On the one hand, perfidious combat methods and the use of outstandingly cruel weapons were banned, and civilians were put under particular protection. These changes were largely welcomed because ordnance at the time lacked precision, and fights were marked by paramount brutality on whose constraint everyone agreed upon in their own interest. Moreover, armed conflicts at the time took place mainly between countries – and not within – and were therefore well regulable: once the desired gain of territory was recorded, the war came to an end. On the other hand, the warring parties maintained their license to kill so to speak, an instrument which was explained by the very nature of armed conflicts and had already been part of customs between combatants, the goal of an armed conflict was and is to beat the adversary after all. This explicit permission to kill under certain circumstances is admittedly still today unheard-of in other legal fields, but its formal codification allowed the ratification of the Laws of War by all countries on this planet and their recognition by numerous non-State actors.

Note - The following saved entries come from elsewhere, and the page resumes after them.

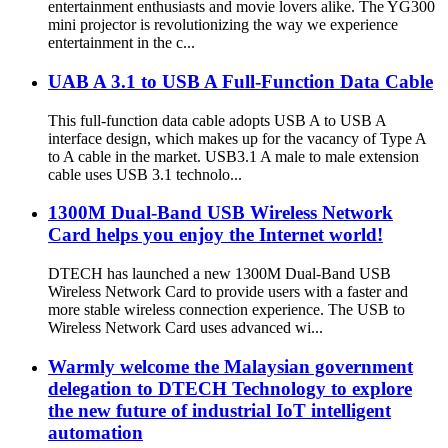
entertainment enthusiasts and movie lovers alike. The YG300
mini projector is revolutionizing the way we experience
entertainment in the c...
UAB A 3.1 to USB A Full-Function Data Cable
This full-function data cable adopts USB A to USB A
interface design, which makes up for the vacancy of Type A
to A cable in the market. USB3.1 A male to male extension
cable uses USB 3.1 technolo...
1300M Dual-Band USB Wireless Network
Card helps you enjoy the Internet world!
DTECH has launched a new 1300M Dual-Band USB
Wireless Network Card to provide users with a faster and
more stable wireless connection experience. The USB to
Wireless Network Card uses advanced wi...
Warmly welcome the Malaysian government
delegation to DTECH Technology to explore
the new future of industrial IoT intelligent
automation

It needs to be borne in mind that the precious legal architecture thus established is one of the few fields of law where the long lasting efforts of diplomatic conferences and negotiations led to an international consensus, also between powers that had no friendly relations so far, that had been at war with each other in the past or that were going to be so in the future. It might not only have been the conviction to make a small step towards “doing the right thing” from a humanistic perspective which pushed delegations from States with at the time obviously opposing interests such as Americans, Hungarians, Russians and Japanese to adopt such universal principles. Establishing rules on how to treat the adverse party’s civilians and combatants was also perceived as a reasonable price to pay for the protection which the own population could inevitably expect to benefit from during the following armed conflicts. From the start, the initiators’ idea was never to limit the military clout of the warrying parties, but rather to prevent unnecessary suffering in an already hostile environment.

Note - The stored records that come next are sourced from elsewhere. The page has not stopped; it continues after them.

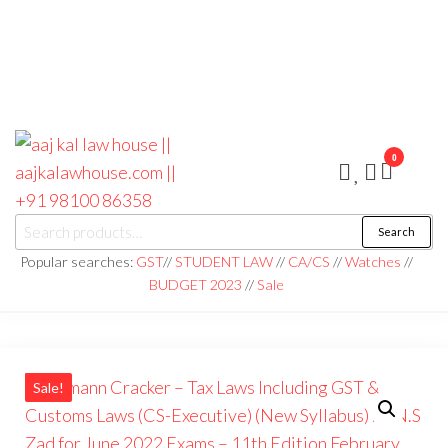
0
aaj kal law house ||
Law Books
Search
|| Law
aajkalawhouse.com
Books
Popular searches:
GST
//
STUDENT LAW
//
CA/CS
//
Watches
//
Store ||
|| +91 98100 86358
BUDGET 2023
//
Sale
India Law
Book Shop
|| Law
House ||
Website
Designer in
Noida/Delhi
Sale!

Despite juridification and humanization of combat methods, war has nonetheless remained an affair of death and cruelty. An armed conflict has continued to be been viewed as a case of extremes, and the application of the Laws of War has been strictly limited to actual times of war. Through the simultaneous consolidation of other fields of law, such as the broadening of procedural law, the extension of civil rights and the individualization of protection norms, the gap between our peacetime guaranties and the ruthlessness of wartime has steadily been deepened. Also for this reason, suspension of our protected civil lives has been only tolerated as a strict exception, which was geographically, temporally and personally limited: this means that while regular soldiers in uniform performed the necessary evil on the battlefield, the rest of the population fled or held its breath and remained passive observers, while ever vulnerable to collateral damages such as death or injury. Subsequently, life continued in peace for both sides with one side inevitably submitting to a new form of sovereignty.

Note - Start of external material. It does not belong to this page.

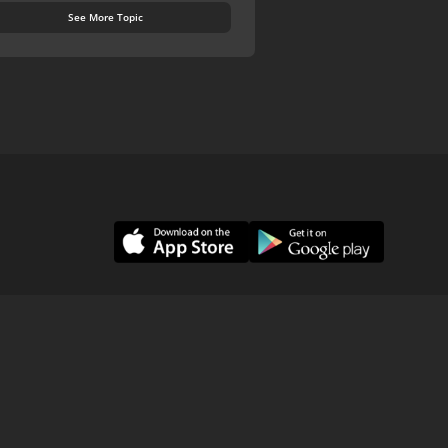
See More Topic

The post- 9/11 “War on Terror” catalyzed by the Bush-Administration and its Western allies twisted this centuries-old exegesis of war-regulating treaties. At stake is not any more the scaling up of territorial claims, but rather the repression of insurgents, economic supremacy and exertion of cultural and geopolitical influence. While international terrorism apparently seeks to threaten us arbitrarily and infinitely, the net reaction seems to be the authorization of occidental armed forces to respond on a permanent basis. Thus, not the times of war but the times of peace would have become the exception, if any. A clear transition from peace to war and the other way around would not exist anymore.

The Western governments’ legal advisors know that the exceptional Laws of War have not been developed for their worldwide and permanent application and that their use cannot fulfill our expectations in a satisfying manner. However, since more, longer and wider-spread military action is considered to be a facile panacea, we are submerged by fear-spreading slogans which make us feel surrounded by threats and which make us overlook how our and others’ civil rights are jettisoned. This, in times where we are less likely to die of unnatural causes than ever before; in times where our well-equipped police forces and sharp witted intelligence services do their best job in history. The only goal seems to be securing discretionary Western use of weapons, even at the costs of international agreements that have been toughly negotiated throughout decades on the basis of reciprocity. While the West refers on the one side to its impressive human rights achievements and does not miss an opportunity to impose sanctions on States which lag behind in this regard, it forgets its humanistic progress when dealing with its enemies– enemies that admittedly might hold little regard or concern for humanism themselves.

In this context, targeted killings of terror suspects are presented as a modern and precise method of war that is to be taken advantage of wherever and whenever deemed useful. Yet, this contradicts the temporary and geographic limits of the Laws of War which we created ourselves and which our soldiers rely on, and it also sets us back to times where it used to be some monarch who disposed of his subjects’ and adversaries’ lives and deaths at his sole discretion and without any rule of law whatsoever. Our war against terror does not only make quick work of its enemies, it terrorizes entire areas, even in countries with which the Occident is not officially at war, such as Somalia or Yemen. Drone strikes, which are often used to carry out targeted killings and which do not expose the own military forces to noteworthy dangers, have dramatically increased during the past years. The civilian population in the Middle East and Southwestern Asia, which is unable to flee from our attacks, perceives them as arbitrary. Reports about the increasing number of civilian victims and misrouted operations neither escape the enemy fighters nor the local populations, whereby the latter was otherwise mostly receptive to Western concerns.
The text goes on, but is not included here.